Figure 4 shows the ROC curve and AUC of DeepCNN3 for each class. Figure 5 shows each class’s ROC curve and AUC for the ViT model. The ROC curve is a graphical representation of a model’s performance across various threshold values for classification. It plots the true positive rate (TPR) against the false positive rate (FPR) as the threshold changes. The AUC is a single scalar value that quantifies the model’s overall performance. It represents the area under the ROC curve. We can see that the ROC curve for the ViT model shows the strong ability of the model to distinguish between positive and negative classes at different thresholds. ViT recorded the highest AUC for each class compared to DeepCNN3. For ViT, the AUC of eight classes was 1.00, and the AUC of two classes was 0.99, while the AUC of six classes was 100, the AUC of three classes was 0.99, and that of one class was 0.98.

4.3. The Results of Fashion Product Dataset

This section compares the proposed stake model with other models. The results of models applied to the fashion product dataset are shown in Table 3. As shown, ViT scored the highest results (accuracy = 98.76, precision = 98.50, recall = 98.76, F1-score = 98.50), whereas Mobilenet achieved the lowest results (accuracy = 75.55, precision = 75.82, recall = 75.69, F1-score = 75.55).

We can see that the proposed CNN models recorded the highest performance compared to pre-trained models. Deep-CNN3 achieved the highest performance (accuracy = 97.09, precision = 97.95, recall = 97.09, F1-score = 97.01) compared to DeepCNN1 and DeepCNN2. The ViT model improved the performance by 1% to 2% compared to CNN models.

Figure 6 shows the ROC curve and AUC of DeepCNN3 for each class. Figure 7 shows each class’s ROC curve and the AUC of the ViT model. The ROC curve is a graphical representation of a model’s performance across various threshold values for classification. It plots the true positive rate (TPR) against the false positive rate (FPR) as the threshold changes. The AUC is a single scalar value that quantifies the model’s overall performance. It represents the area under the ROC curve. We can see that the ROC curve for the ViT model shows the strong ability of the model to distinguish between positive and negative classes at different thresholds. ViT recorded the highest AUC for each class compared to DeepCNN3. For ViT, the AUC of five classes was 1.00, and the AUC of one class was 0.87.

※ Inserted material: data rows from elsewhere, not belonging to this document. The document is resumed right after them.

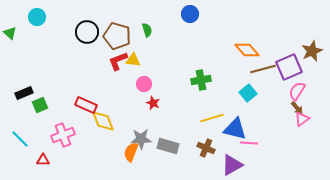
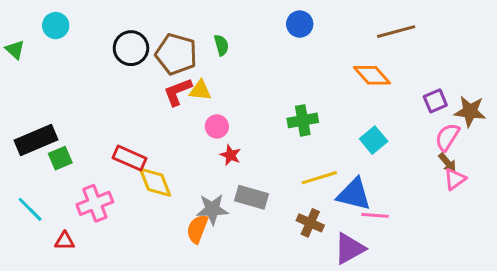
blue circle: (190, 14) -> (300, 24), moved
brown star: (312, 51) -> (470, 111), moved, turned 30
purple square: (289, 67) -> (435, 101), size x0.6
brown line: (263, 69) -> (396, 32), moved
black rectangle: (24, 93) -> (36, 140), size x1.5
gray rectangle: (168, 146) -> (252, 197), moved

4.4. The Best Models for Two Datasets

Figure 8 shows the best models for the Fashion-MNIST dataset. The highest results were recorded by ViT (accuracy = 95.25, precision = 95.20, recall = 95.25, F1-score = 95.20). The worst average rate was recorded by VGG16 (accuracy = 89.29, precision = 89.21, recall = 89.29, F1-score = 89.19).

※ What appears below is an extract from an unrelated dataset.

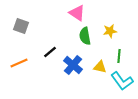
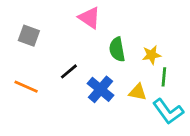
pink triangle: (77, 13) -> (89, 18), moved
yellow star: (110, 31) -> (152, 55), moved
orange line: (19, 63) -> (26, 87), turned 48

Figure 9 shows the best models for the fashion product dataset. The highest results were recorded by ViT (accuracy = 98.76, precision = 98.50, recall = 98.76, F1-score = 98.50). The lowest were recorded by VGG16 (accuracy = 84.8, precision = 85.30, recall = 90.40, F1-score = 80.90).

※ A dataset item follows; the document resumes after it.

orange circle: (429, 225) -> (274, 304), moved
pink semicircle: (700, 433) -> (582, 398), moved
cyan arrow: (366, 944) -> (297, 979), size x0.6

4.5. Comparing the Proposed Model with Previous Studies

We compared the proposed model with other models, as shown in Table 4. The ViT models for the two datasets recorded the highest accuracy compared to other models. For Fashion-MNIST, the VGG16 H-CNN recorded 93% For fashion product images, ResNet-50 recorded 86.24% accuracy in [26]. In [54], the authors used a DNN with 83.29% accuracy.

Fashion Recommendation System Using DINOVA2

We test the fashion recommendation system using a private custom fashion image dataset collected from different resources and including different main categories, such as pullovers, shirts, trousers, watches, and shoes. We build an interface using the Gradio library [52] to allow users to upload images and visualize the retrieved similarity results, as shown in Figure 10. The coding of the fashion recommendation system has been uploaded to GitHub [57].

The main steps are as follows. (1) The user uploads images, and transformation operations such as resizing, tensor conversion, and normalization are applied to the input image; then, the extract_features function that is built into the DINOv2 model is applied to the transformed image to extract the features of the input image. (2) The similarity between the input image and the images from the database is calculated by the nearest neighbor search function that is built into the FAISS library with flat L2. It utilizes flat L2, a data structure that allows the rapid retrieval of nearest neighbors based on the Euclidean distances in the feature space. Using the flat L2 index significantly enhances the efficiency of the nearest neighbor search process, allowing for faster and more effective instance retrieval. Figure 11, Figure 12 and Figure 13 show examples of images that were uploaded, and the recommendation fashion system retrieved similar images.

5. Limitations

Despite the importance of our proposed model, it may bring several challenges related to the dataset and the implementation of the model, which could be summarized as follows.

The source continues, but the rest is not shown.